Dreamline West - Oded Fehr Magazine Articles
DREAMLINE West -

Movieline, Dec./Jan., 2000
By Wolf Schneider


Oded Fehr had about a dozen lines and as many minutes of screen time in The Mummy, but boy, did he make an impact. As the darkly exotic desert ruler who becomes Brendan Fraser's ally, he took up where Omar Sharif left off in the heartthrob department a generation ago in Lawrence of Arabia. Which is fitting. "When I was in drama school," says Fehr, who was raised in Israel and trained in England, "for three years I was told 'You're the next Omar Sharif, the next Omar Sharif, the next Omar Sharif.'

Oded Fehr The thing is, Omar Sharif didn't have to finesse a line like "Save the girl, kill the creature!" which is just one of the choice utterances Fehr had to bring off in The Mummy. And he did it so well that when director Stephen Sommers took one look at the dailies, he decided to alter the ending so Fehr's character, Ardeth Bay, could live. "My agent had been like, "It's wonderful that we're getting this job, but too bad you die at the end,'" says Fehr. "And I would say, 'Yeah, but I'm the last one to die.' Then in Morocco one morning, Stephen said, 'Listen, I see no reason why Ardeth should die. He's a nice guy, and anyway, when we make the sequel . . ."

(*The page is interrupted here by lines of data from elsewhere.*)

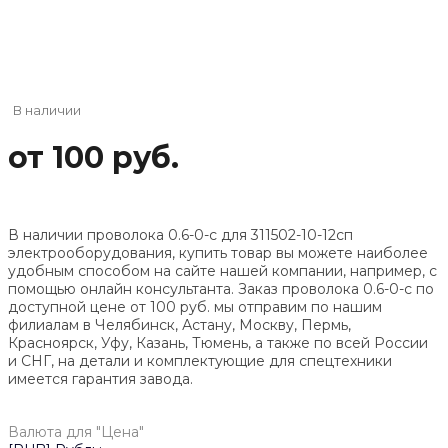
В наличии
от 100 руб.
В наличии проволока 0.6-0-с для 311502-10-12сп
электрооборудования, купить товар вы можете наиболее
удобным способом на сайте нашей компании, например, с
помощью онлайн консультанта. Заказ проволока 0.6-0-с по
доступной цене от
100
руб. мы отправим по нашим
филиалам в Челябинск, Астану, Москву, Пермь,
Красноярск, Уфу, Казань, Тюмень, а также по всей России
и СНГ, на детали и комплектующие для спецтехники
имеется гарантия завода.
Валюта для "Цена"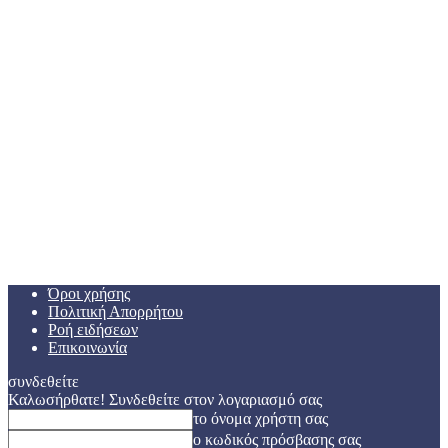
Όροι χρήσης
Πολιτική Απορρήτου
Ροή ειδήσεων
Επικοινωνία
συνδεθείτε
Καλωσήρθατε! Συνδεθείτε στον λογαριασμό σας
το όνομα χρήστη σας
ο κωδικός πρόσβασης σας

Oded Fehr While The Mummy was becoming a monstrous hit ($380 million worldwide), Fehr was already playing a French-Canadian crook in the upcoming James Van Der Beek actioner Texas Rangers, and was about to play a European gigolo in the Adam Sandler-produced romantic comedy Deuce ("How many guys do you know that would turn down a part where the script says, 'And he enters into this hot tub with all these naked women?'"). What's Fehr's strategy now that The Mummy has upped his Hollywood ante? "I'll try to pick up the jobs that Antonio Banderas turns down," he shoots back, laughing.